- **BRIEF**
List every line in this data where the string "ideas" occurs.

##### EXTRACTED RECORDS

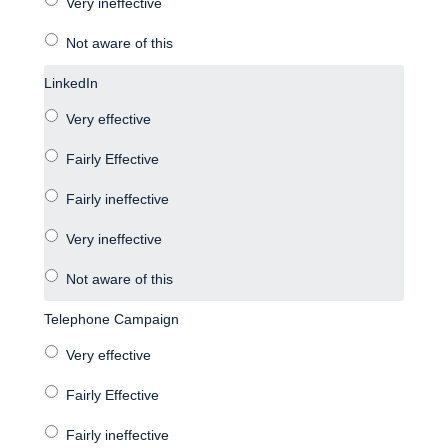
LinkedIn
Telephone Campaign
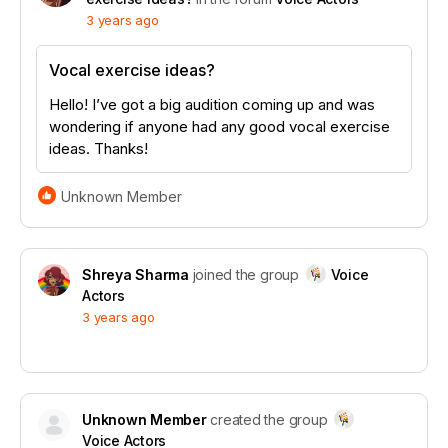
3 years ago
Vocal exercise ideas?
Hello! I’ve got a big audition coming up and was
wondering if anyone had any good vocal exercise
ideas. Thanks!
Unknown Member
Shreya Sharma
joined the group
Voice
Actors
3 years ago
Unknown Member
created the group
Voice Actors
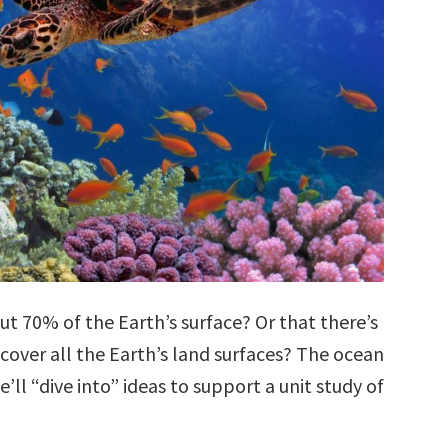
t 70% of the Earth’s surface? Or that there’s
cover all the Earth’s land surfaces? The ocean
’ll “dive into” ideas to support a unit study of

##########

- **ANSWER FOR THIS EXERCISE**
Vocal exercise ideas?
ideas. Thanks!
’ll “dive into” ideas to support a unit study of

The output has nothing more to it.